___ Records for the task
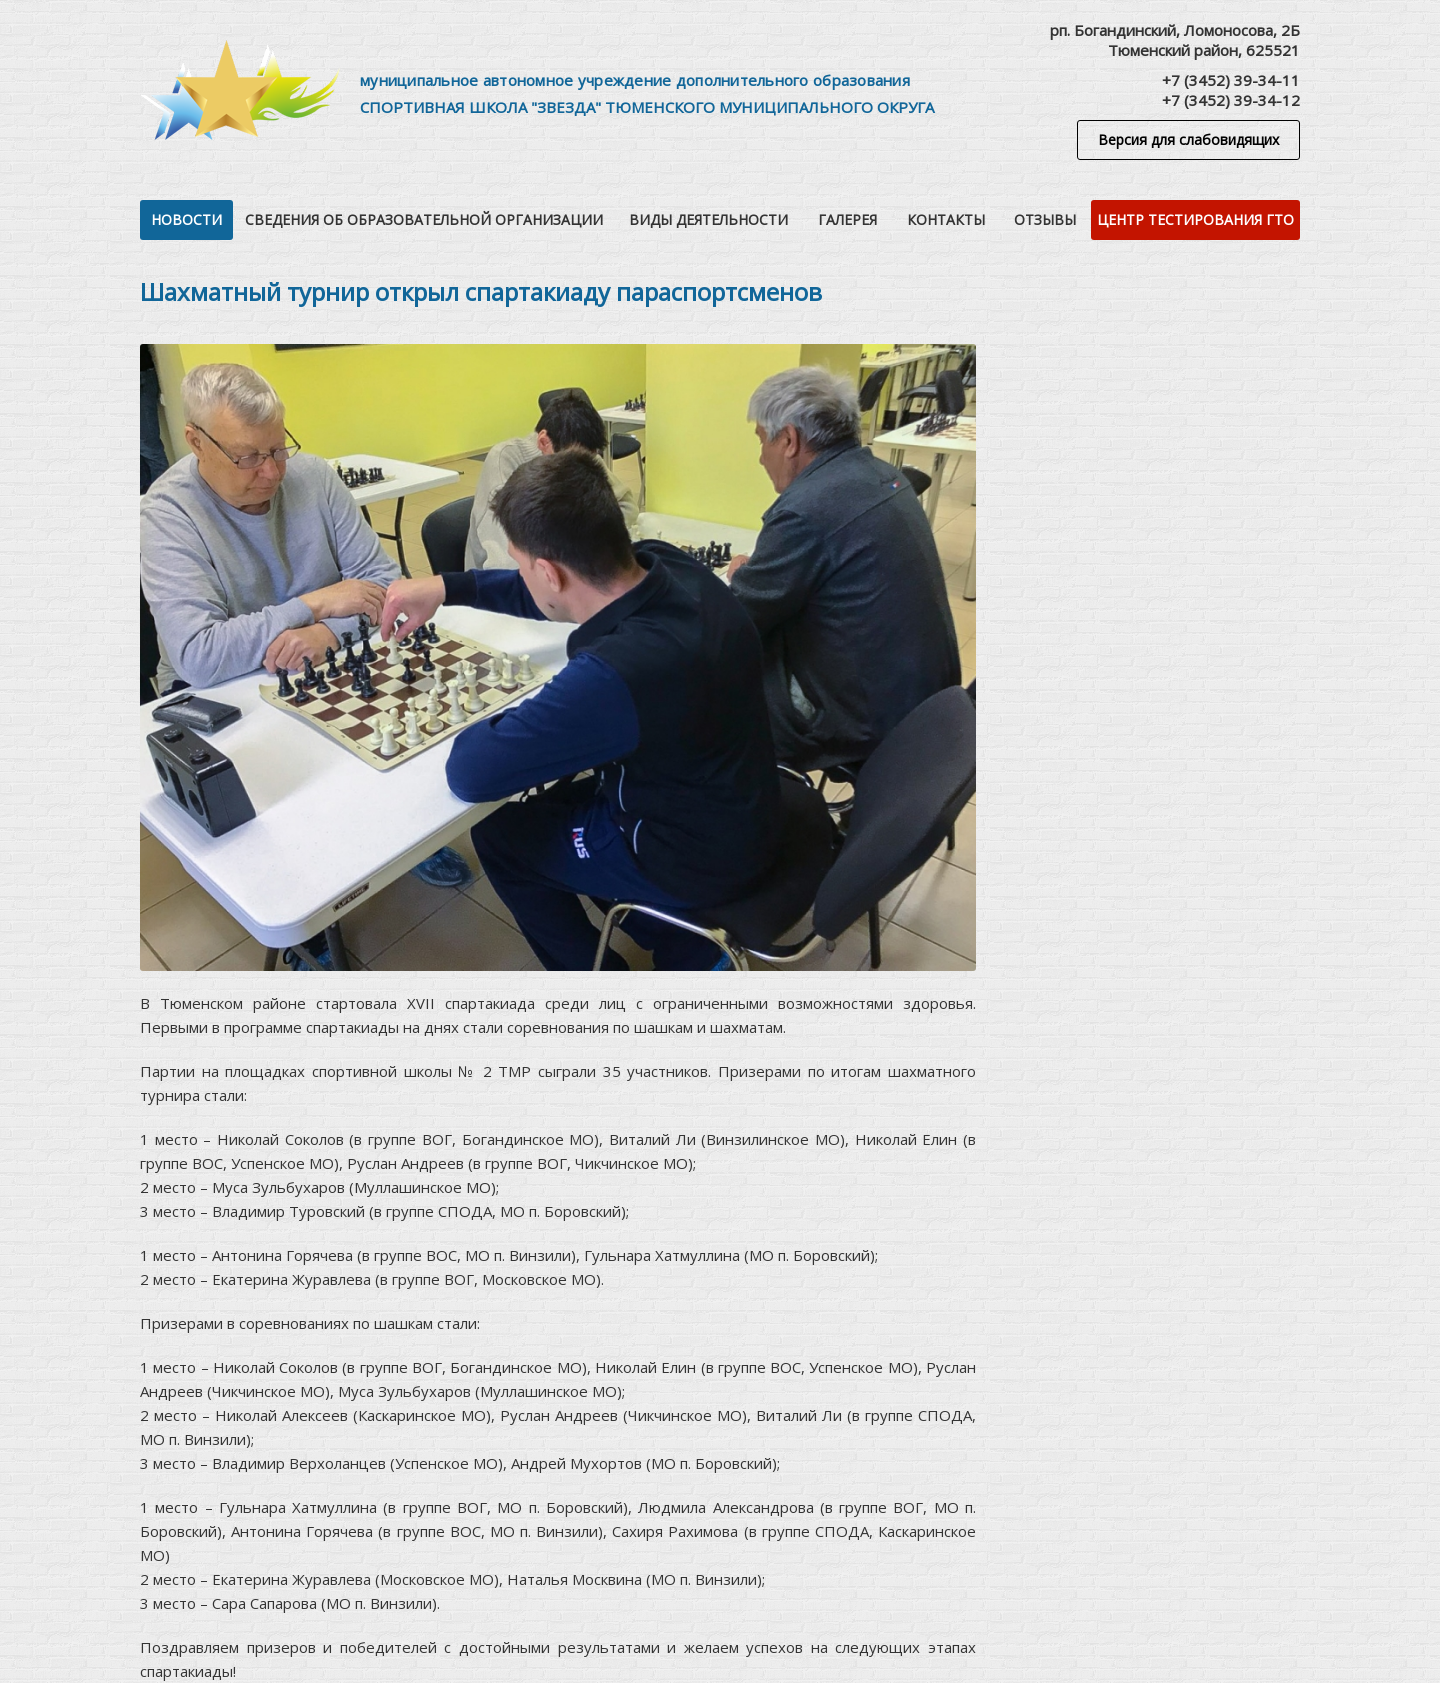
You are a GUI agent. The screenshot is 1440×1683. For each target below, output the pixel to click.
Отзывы (1045, 219)
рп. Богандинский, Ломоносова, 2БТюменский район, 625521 (1175, 40)
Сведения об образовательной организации (424, 219)
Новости (186, 219)
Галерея (847, 219)
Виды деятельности (708, 219)
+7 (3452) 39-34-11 (1231, 80)
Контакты (946, 219)
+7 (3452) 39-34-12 (1231, 100)
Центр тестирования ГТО (1195, 219)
______
Task to complete.
Copy out the lines above, from the one holding "39-34-11 (1231, 80)" through the final line, with no other lines.

Response to the exercise.
+7 (3452) 39-34-11 (1231, 80)
Контакты (946, 219)
+7 (3452) 39-34-12 (1231, 100)
Центр тестирования ГТО (1195, 219)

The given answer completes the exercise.